Drunk Driving and the Supreme Court: Should Blood Tests Require Warrants?

PHOTO: Supreme Court will be hearing a case about a Missouri man who says his constitutional rights were violated when he was pulled over after drinking beer at a bar and forced to take a blood test without a warrant.

The Supreme Court will hear a case today about a Missouri man who says his constitutional rights were violated when he was pulled over after drinking beer at a bar called Slinger's and forced to take a blood test without a warrant.

The man, Tyler G. McNeely, was stopped in October 2010 by Cpl. Mark Winder of the Missouri State Highway Patrol for speeding. Winder immediately noticed signs of intoxication including bloodshot eyes, slurred speech and a strong odor of alcohol.

McNeely admitted that he had consumed beer, but he would not consent to an alcohol breath test or a blood test after he was arrested for driving while intoxicated.

Winder, without getting a warrant, decided to take McNeely to the hospital for a blood test to secure evidence of intoxication.

That nonconsensual blood test -- considered a "search" in legalese -- is at issue in front of the Supreme Court, which is expected to clarify when and under what circumstances a warrantless search can occur in such cases.

In court papers, lawyers for Missouri say that Winder didn't attempt to obtain a search warrant prior to the blood test in part because, "Obtaining a search warrant in the middle of the night in Cape Girardeau County involves a delay, on average, of approximately two hours."

Winder was concerned about the rate of elimination of alcohol in the bloodstream, which diminishes over time.

It turns out McNeely's blood alcohol level was 0.154 percent, well above the legal limit of 0.08 percent . In court, McNeely moved to suppress the evidence against him, saying his constitutional rights against unreasonable search and seizure were violated.

A trial court ruled in favor of McNeely, finding that while there are exceptions to obtaining a warrant in such circumstances, including endangerment of life, and the destruction of evidence, McNeely's case fell outside of those exceptions. The court said that the natural dissipation of alcohol in the bloodstream alone was not a sufficient factor to justify a warrantless blood draw in a routine stop.

The case eventually landed at the Missouri Supreme Court, which affirmed the trial court's judgment.
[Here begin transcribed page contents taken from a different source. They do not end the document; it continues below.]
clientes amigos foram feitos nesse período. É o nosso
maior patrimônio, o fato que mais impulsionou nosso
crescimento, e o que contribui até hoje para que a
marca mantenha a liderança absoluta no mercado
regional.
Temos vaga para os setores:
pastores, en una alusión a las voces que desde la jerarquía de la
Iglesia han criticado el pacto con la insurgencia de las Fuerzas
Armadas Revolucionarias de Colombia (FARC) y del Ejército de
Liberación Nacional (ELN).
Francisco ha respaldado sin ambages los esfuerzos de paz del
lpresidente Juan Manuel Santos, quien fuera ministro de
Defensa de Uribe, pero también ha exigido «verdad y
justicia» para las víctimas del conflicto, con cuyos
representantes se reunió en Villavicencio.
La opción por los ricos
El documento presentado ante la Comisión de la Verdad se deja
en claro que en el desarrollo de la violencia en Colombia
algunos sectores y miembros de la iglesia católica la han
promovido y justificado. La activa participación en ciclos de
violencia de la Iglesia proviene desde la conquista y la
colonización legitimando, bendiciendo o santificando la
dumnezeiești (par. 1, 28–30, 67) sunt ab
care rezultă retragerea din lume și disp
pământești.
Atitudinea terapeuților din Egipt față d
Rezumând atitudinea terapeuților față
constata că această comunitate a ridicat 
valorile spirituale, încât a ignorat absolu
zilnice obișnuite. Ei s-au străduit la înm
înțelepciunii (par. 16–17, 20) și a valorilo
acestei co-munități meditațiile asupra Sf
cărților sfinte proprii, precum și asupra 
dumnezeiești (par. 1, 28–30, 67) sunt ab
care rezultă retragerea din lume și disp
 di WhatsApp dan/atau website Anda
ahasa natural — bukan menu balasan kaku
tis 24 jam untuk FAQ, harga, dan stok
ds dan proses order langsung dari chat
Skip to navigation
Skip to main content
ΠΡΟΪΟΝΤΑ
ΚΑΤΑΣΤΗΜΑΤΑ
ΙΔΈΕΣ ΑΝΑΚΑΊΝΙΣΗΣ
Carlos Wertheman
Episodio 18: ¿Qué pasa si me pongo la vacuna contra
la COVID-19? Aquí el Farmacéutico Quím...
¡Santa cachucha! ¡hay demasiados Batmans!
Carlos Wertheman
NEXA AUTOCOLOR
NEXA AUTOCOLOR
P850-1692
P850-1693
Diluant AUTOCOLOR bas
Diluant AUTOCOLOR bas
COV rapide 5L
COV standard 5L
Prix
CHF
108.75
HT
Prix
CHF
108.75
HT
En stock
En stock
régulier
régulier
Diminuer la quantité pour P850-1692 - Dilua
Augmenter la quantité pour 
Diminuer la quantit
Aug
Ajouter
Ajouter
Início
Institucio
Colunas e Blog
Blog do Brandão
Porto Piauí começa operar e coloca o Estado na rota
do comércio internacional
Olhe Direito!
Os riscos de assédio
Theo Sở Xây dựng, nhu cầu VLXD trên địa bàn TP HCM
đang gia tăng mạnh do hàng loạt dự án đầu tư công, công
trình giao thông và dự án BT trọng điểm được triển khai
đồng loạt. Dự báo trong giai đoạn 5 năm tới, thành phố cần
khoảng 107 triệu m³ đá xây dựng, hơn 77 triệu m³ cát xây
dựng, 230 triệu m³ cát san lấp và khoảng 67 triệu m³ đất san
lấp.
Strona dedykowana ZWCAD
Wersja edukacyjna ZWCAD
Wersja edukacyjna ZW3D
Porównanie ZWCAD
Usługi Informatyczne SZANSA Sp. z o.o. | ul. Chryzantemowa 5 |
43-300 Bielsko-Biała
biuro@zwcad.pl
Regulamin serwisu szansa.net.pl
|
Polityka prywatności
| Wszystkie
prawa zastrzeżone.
Now the Supreme Court will hear an appeal to the Missouri ruling. At issue is a 1966 Supreme Court case, Schmerber v. California. In that case -- involving an alcohol related arrest -- the Court provided some exceptions to the warrant requirement for the taking of a blood sample.

The holding was limited to certain "special facts" that might have led the officer in that case to believe he was faced with an emergency situation in which the delay in obtaining a warrant could be interpreted as the destruction of evidence. Lower courts have interpreted Schmerber differently.

Attorneys for Cape Girardeau County, Mo., argue in court papers that "allowing a police officer to obtain a warrantless blood test from a drunk driver strikes a favorable balance between legitimate law enforcement interests and the privacy interests of the individual."

They say: "Although the dissipation rate will vary from person to person, one simple fact cannot be refuted -- during a drunk driving investigation the best and most probative evidence of the crime is being lost at a significant rate."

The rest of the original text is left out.